L’iniziativa – si riporta in un comunicato della Regione Puglia – ha come obiettivo il recupero di quei Comuni (Altamura, Cerignola, Mesagne, Bitonto e Brindisi), esclusi dal precedente bando – pur avendo le condizioni per poter essere selezionati – per aver presentato tardivamente o per aver omesso la presentazione di qualche documento.
Nel 2008, anno di presentazione delle domande per accedere alle agevolazioni, le amministrazioni di centrodestra di Mesagne e Brindisi commisero errori marchiani nella presentazione dei progetti e furono escluse proprio per non aver rispettato le prescrizioni dell’avviso.
Sia Brindisi che Mesagne, infatti, sbagliarono nell’individuare le zone in cui insediare le imprese che avrebbero dovuto beneficiare delle agevolazioni.
Più in particolare Mesagne individuò quartieri distanti dagli altri mentre – secondo il bando – le zone individuate dovevano essere contigue, cioè una vicino all’altra.
A Brindisi, invece, la struttura dell’Assessorato alla “Programmazione Economica e Sviluppo” sbagliò completamente la scelta della zona finanziabile in relazione ai parametri socio-economici: Fu individuato un quartiere residenziale (quindi con parametri socio/economici medio alti) mentre il bando richiedeva che fosse scelta una zona in cui il tasso di disoccupazione fosse superiore alla media comunale.

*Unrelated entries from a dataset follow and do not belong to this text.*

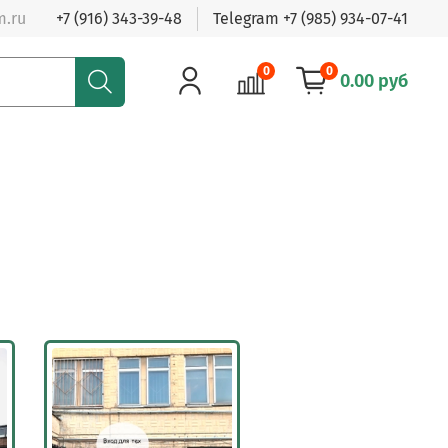
m.ru
+7 (916) 343-39-48
Telegram +7 (985) 934-07-41
0
0
0.00 руб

Aver perso la possibilità di accedere alle Zone Franche Urbane ha costituito un grosso colpo alle già precarie economie cittadine di Brindisi e Mesagne.

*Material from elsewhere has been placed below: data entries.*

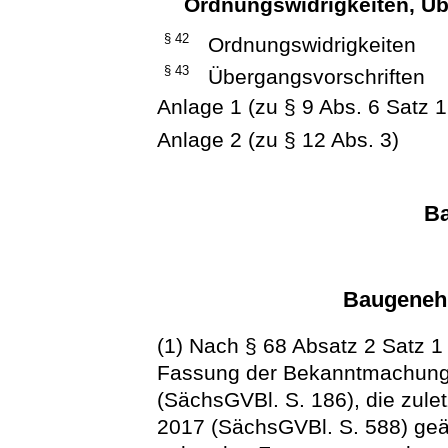
Ordnungswidrigkeiten, Üb
§ 42
Ordnungswidrigkeiten
§ 43
Übergangsvorschriften
Anlage 1 (zu § 9 Abs. 6 Satz 1
Anlage 2 (zu § 12 Abs. 3)
B
Baugeneh
(1) Nach § 68 Absatz 2 Satz 1
Fassung der Bekanntmachung
(SächsGVBl. S. 186), die zule
2017 (SächsGVBl. S. 588) geän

Parliamo, infatti, di importanti vantaggi fiscali che avrebbero potuto riguardare tanti giovani artigiani, commercianti, anche alla prima esperienza di impresa o microimpresa.
Grazie ai contributi dell’U.E., le imprese nuove non avrebbero pagato tasse né contributi per 5 anni, e dal 6 anno al 10 anno avrebbero avuto diritto ad una esenzione del 60% e successivamente del 40% e del 20%, con l’evidente scopo di contrastare fenomeni di esclusione sociale e favorire lo sviluppo socio-economico di dette aree.

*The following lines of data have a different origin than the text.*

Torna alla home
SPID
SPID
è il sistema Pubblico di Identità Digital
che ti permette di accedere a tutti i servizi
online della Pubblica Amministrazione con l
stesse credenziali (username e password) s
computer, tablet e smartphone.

In particolare era prevista esenzione fiscale dall’Irpef e dall’Ires fino ad un reddito massimo fissato a 100mila €, maggiorato di 5mila € per ogni nuovo assunto a tempo indeterminato; per l’Irap il valore di produzione netta esentabile è invece di 300mila €; l’esenzione dei contributi Inps valeva, infine, sia per i redditi da lavoro dipendente che autonomo, a condizione che almeno il 30% degli occupati risieda nella zona disagiata.
Anche dopo il primo quinquennio lo Stato continuava comunque a garantire l’esenzione Irpef-Ires del 60% il sesto e settimo anno, del 40% per quello successivo e del 20 per l’8° e il 9°.